#### What the task requires
Below are some records. Print exactly the lines between the one holding "You are a GUI" and the one holding "Image resolution: width=831", inclusive, and nothing else.

#### Stored records
>>>>

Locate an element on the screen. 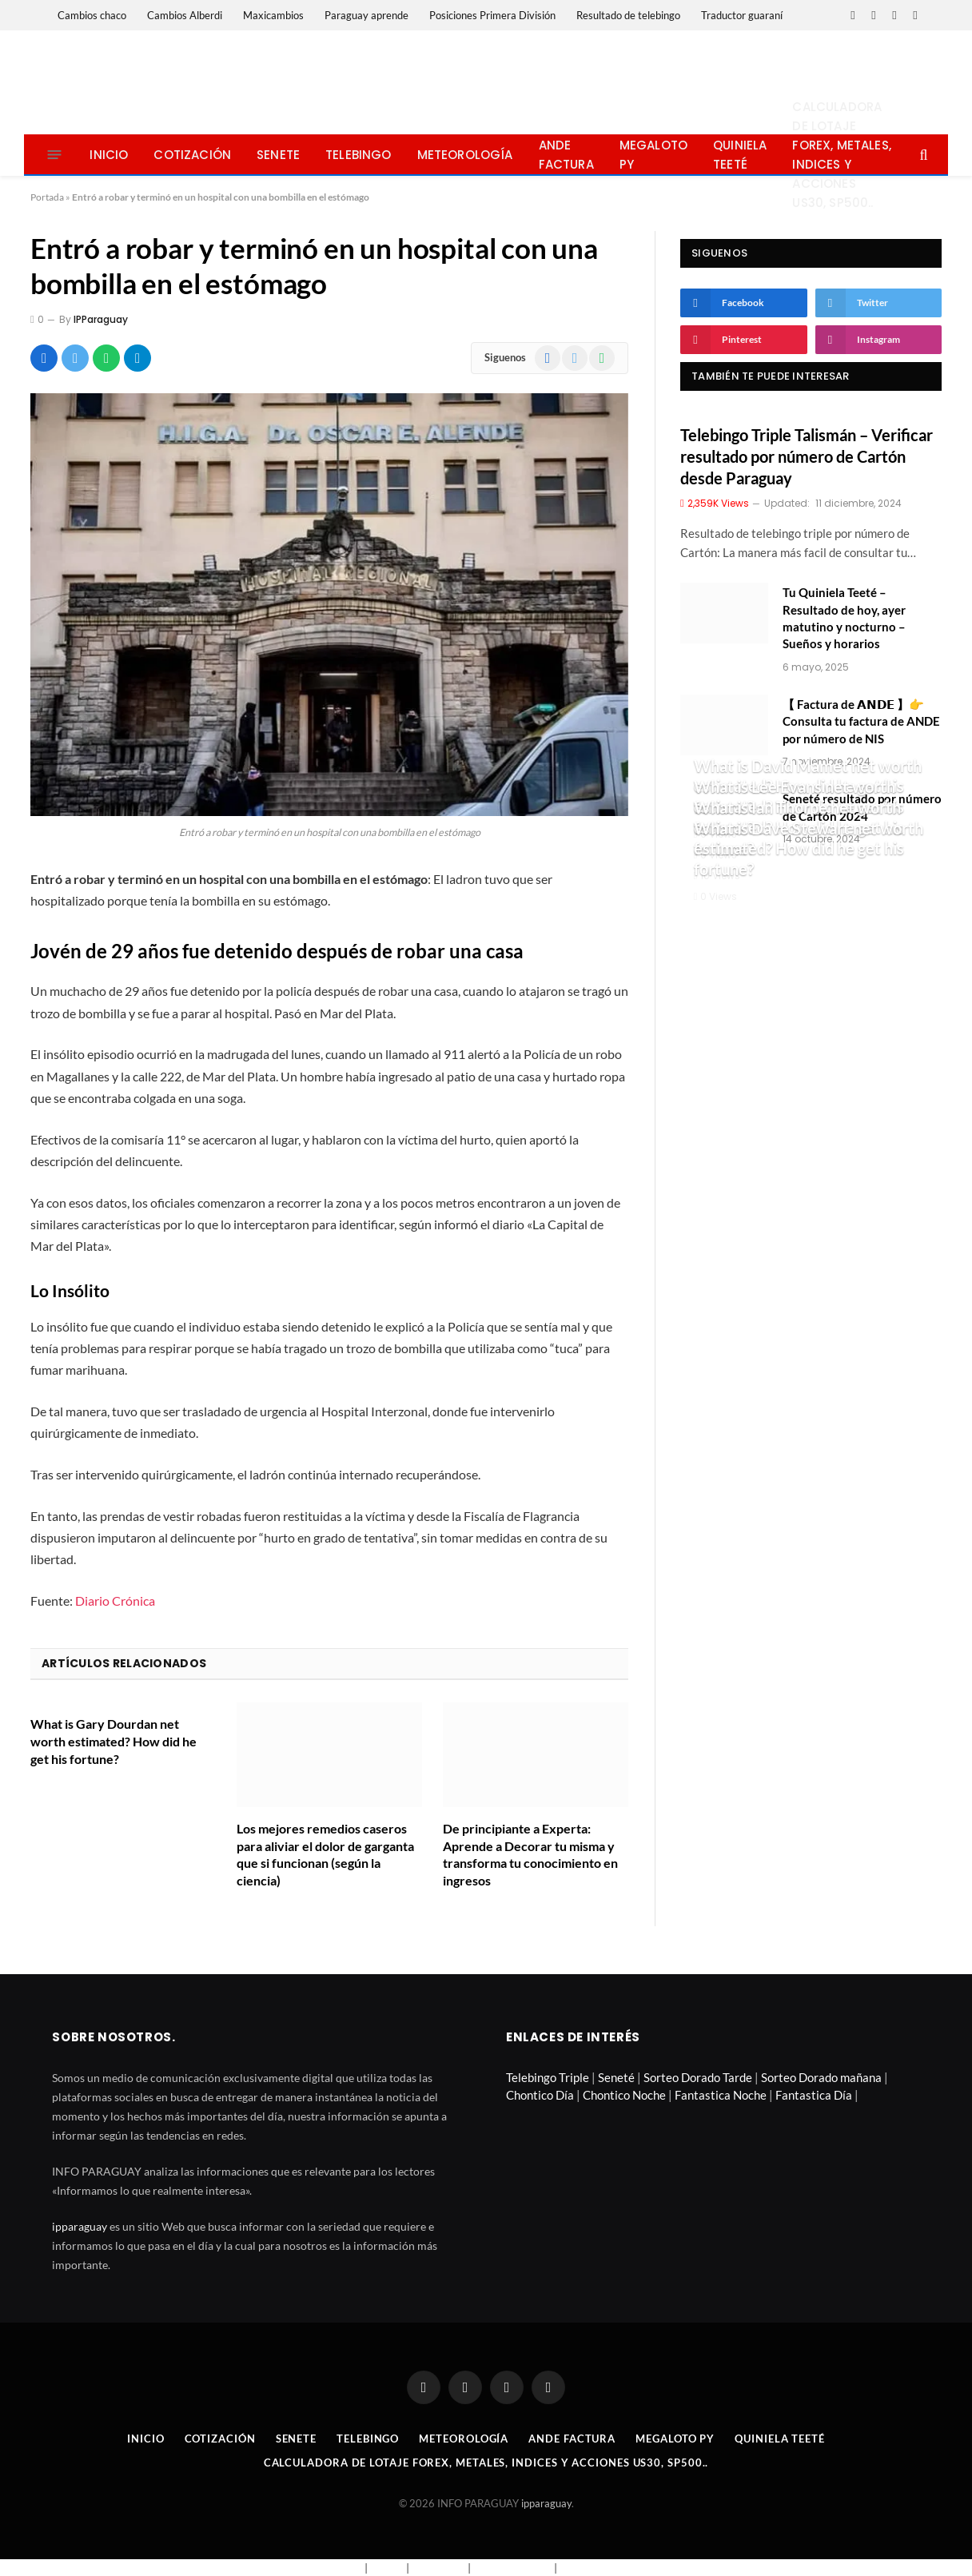  De principiante a Experta: Aprende a Decorar tu misma y transforma tu conocimiento en ingresos is located at coordinates (530, 1854).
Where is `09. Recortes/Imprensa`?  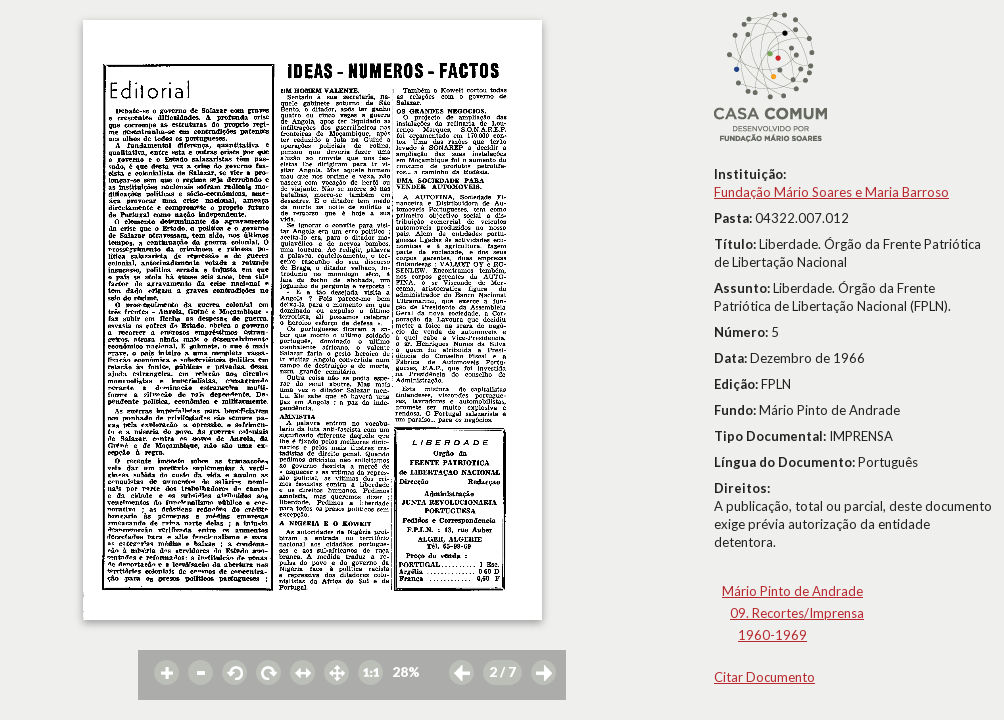 09. Recortes/Imprensa is located at coordinates (797, 613).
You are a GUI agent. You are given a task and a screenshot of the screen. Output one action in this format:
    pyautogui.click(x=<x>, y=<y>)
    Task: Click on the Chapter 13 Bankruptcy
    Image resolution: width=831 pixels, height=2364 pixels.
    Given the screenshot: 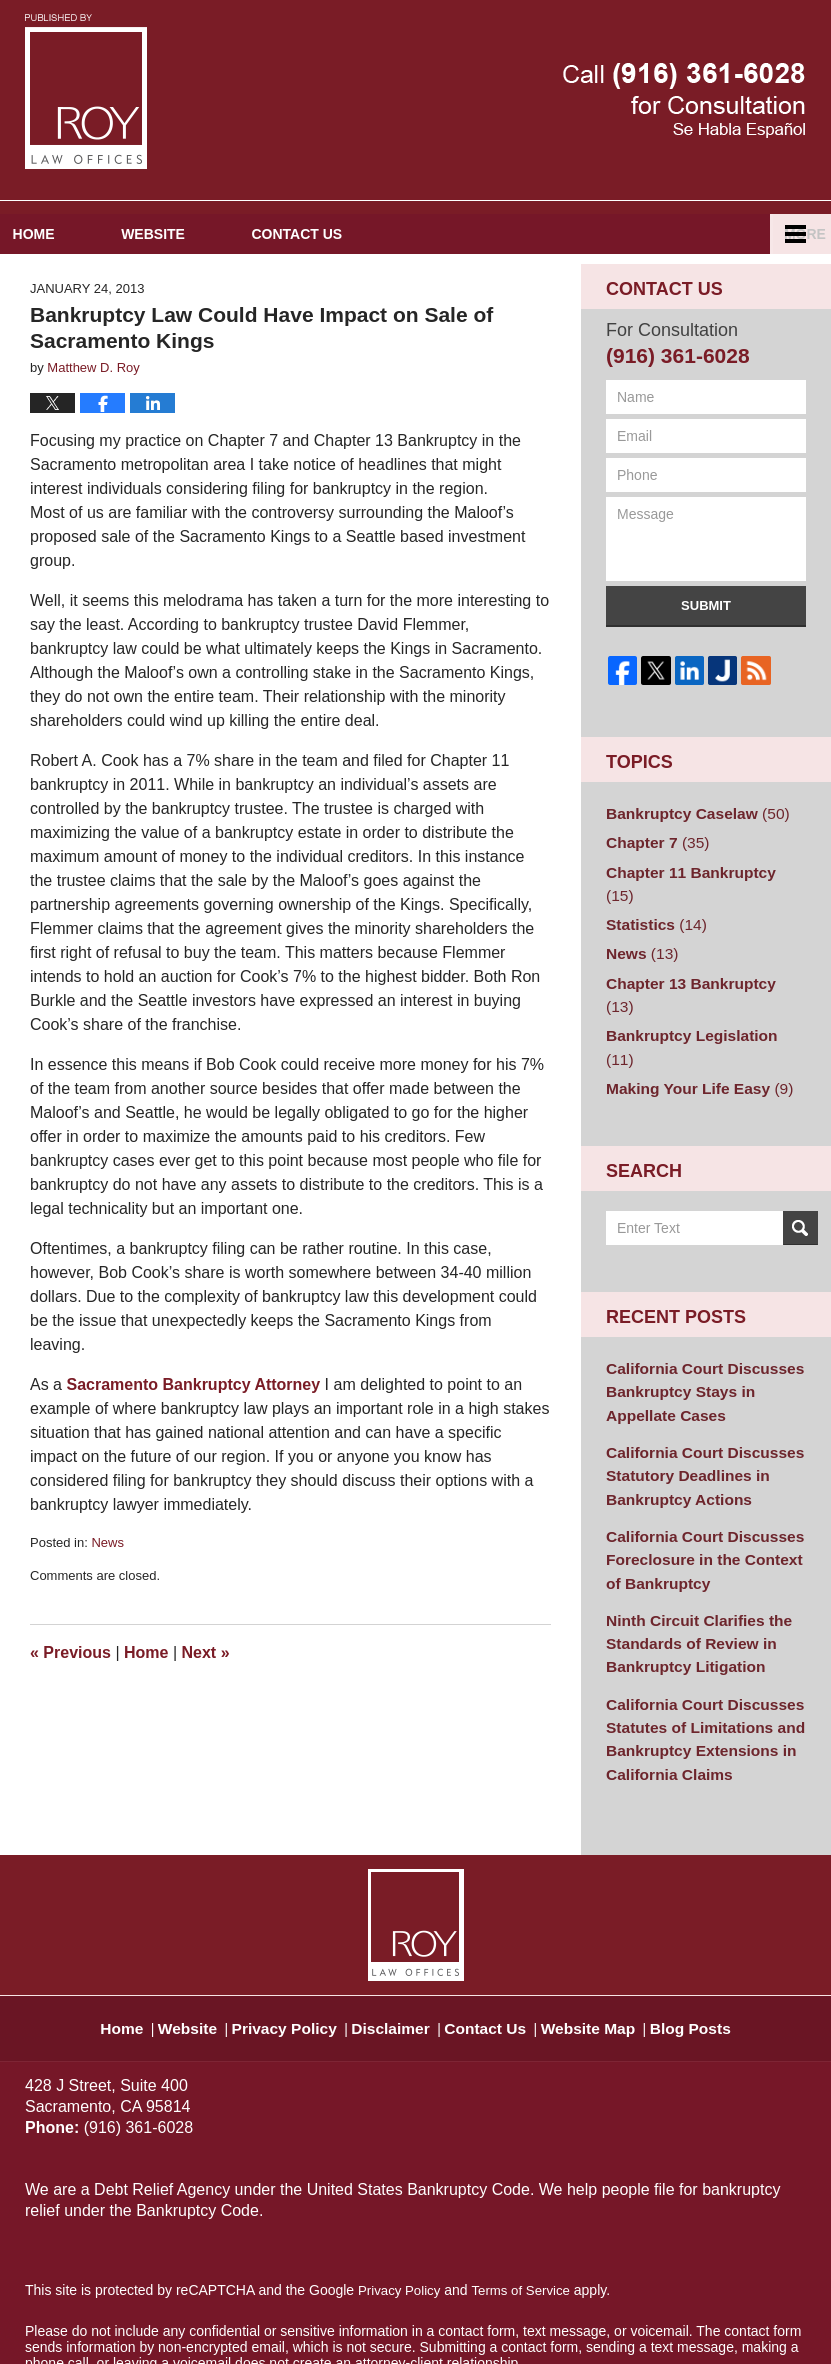 What is the action you would take?
    pyautogui.click(x=697, y=989)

<<<<

#### Result of the exercise
You are a GUI agent. You are given a task and a screenshot of the screen. Output one action in this format:
    pyautogui.click(x=<x>, y=<y>)
    Task: Click on the Chapter 13 Bankruptcy
    Image resolution: width=831 pixels, height=2364 pixels.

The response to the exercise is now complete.